How to Split Arrays in NumPy
Array splitting is one of those operations you'll reach for constantly once you know it exists. Whether you're preparing data for machine learning, processing large datasets in manageable chunks, or...
Key Insights
- NumPy provides multiple splitting functions (
split,array_split,hsplit,vsplit,dsplit) each optimized for different use cases—choosing the right one simplifies your code and prevents errors. - Use
array_split()instead ofsplit()when your array length isn’t evenly divisible; it handles remainders gracefully rather than raising an exception. - Splitting at specific indices gives you precise control over chunk boundaries, which is essential for creating train/test splits and processing data in custom batch sizes.
Introduction
Array splitting is one of those operations you’ll reach for constantly once you know it exists.

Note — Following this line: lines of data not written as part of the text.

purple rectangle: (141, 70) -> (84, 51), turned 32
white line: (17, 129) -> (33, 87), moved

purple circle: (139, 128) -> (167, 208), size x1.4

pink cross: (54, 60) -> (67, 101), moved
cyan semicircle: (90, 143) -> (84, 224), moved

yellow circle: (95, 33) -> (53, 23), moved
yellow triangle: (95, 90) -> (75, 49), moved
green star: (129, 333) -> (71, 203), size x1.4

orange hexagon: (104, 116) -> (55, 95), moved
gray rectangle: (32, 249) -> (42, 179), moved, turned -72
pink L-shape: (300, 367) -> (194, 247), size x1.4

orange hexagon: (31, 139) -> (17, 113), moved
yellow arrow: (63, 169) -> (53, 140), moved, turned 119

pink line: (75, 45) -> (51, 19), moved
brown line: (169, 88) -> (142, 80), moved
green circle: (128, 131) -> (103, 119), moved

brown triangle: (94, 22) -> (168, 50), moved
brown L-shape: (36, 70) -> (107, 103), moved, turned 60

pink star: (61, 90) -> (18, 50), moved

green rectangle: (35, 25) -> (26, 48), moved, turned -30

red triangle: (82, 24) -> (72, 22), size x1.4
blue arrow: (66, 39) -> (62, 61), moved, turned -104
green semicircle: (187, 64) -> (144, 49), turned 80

Whether you’re preparing data for machine learning, processing large datasets in manageable chunks, or distributing work across parallel processes, breaking arrays into smaller pieces is fundamental.
NumPy provides a family of splitting functions that handle everything from simple equal divisions to complex multi-dimensional slicing. The problem is that most developers only know about split() and end up writing verbose workarounds when they hit its limitations. This article covers the complete toolkit so you can pick the right function for each situation.

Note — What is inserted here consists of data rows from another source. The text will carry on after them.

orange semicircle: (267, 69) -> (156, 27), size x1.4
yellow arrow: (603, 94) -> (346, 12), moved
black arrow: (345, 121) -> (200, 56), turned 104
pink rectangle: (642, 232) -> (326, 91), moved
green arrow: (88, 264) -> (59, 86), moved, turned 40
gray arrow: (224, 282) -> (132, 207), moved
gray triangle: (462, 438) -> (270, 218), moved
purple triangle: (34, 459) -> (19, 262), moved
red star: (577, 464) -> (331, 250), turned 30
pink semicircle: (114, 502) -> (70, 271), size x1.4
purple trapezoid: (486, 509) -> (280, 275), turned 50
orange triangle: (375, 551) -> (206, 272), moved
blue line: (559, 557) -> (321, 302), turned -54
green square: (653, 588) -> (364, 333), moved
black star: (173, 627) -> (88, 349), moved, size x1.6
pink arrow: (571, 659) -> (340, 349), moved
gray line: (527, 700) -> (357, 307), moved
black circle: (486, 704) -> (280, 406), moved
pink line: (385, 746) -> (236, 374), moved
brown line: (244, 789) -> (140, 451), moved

Basic Array Splitting with numpy.split()
The split() function divides an array into equal parts along a specified axis. It’s the simplest splitting operation and works well when you know your array divides evenly.
import numpy as np
# Create a 1D array with 12 elements
data = np.arange(12)
print(f"Original array: {data}")
# Split into 3 equal parts
chunks = np.split(data, 3)
for i, chunk in enumerate(chunks):
print(f"Chunk {i}: {chunk}")
Output:
Original array: [ 0 1 2 3 4 5 6 7 8 9 10 11]
Chunk 0: [0 1 2 3]
Chunk 1: [4 5 6 7]
Chunk 2: [ 8 9 10 11]
The function returns a list of arrays, not a single array. This is important—you can iterate over the result directly or access chunks by index.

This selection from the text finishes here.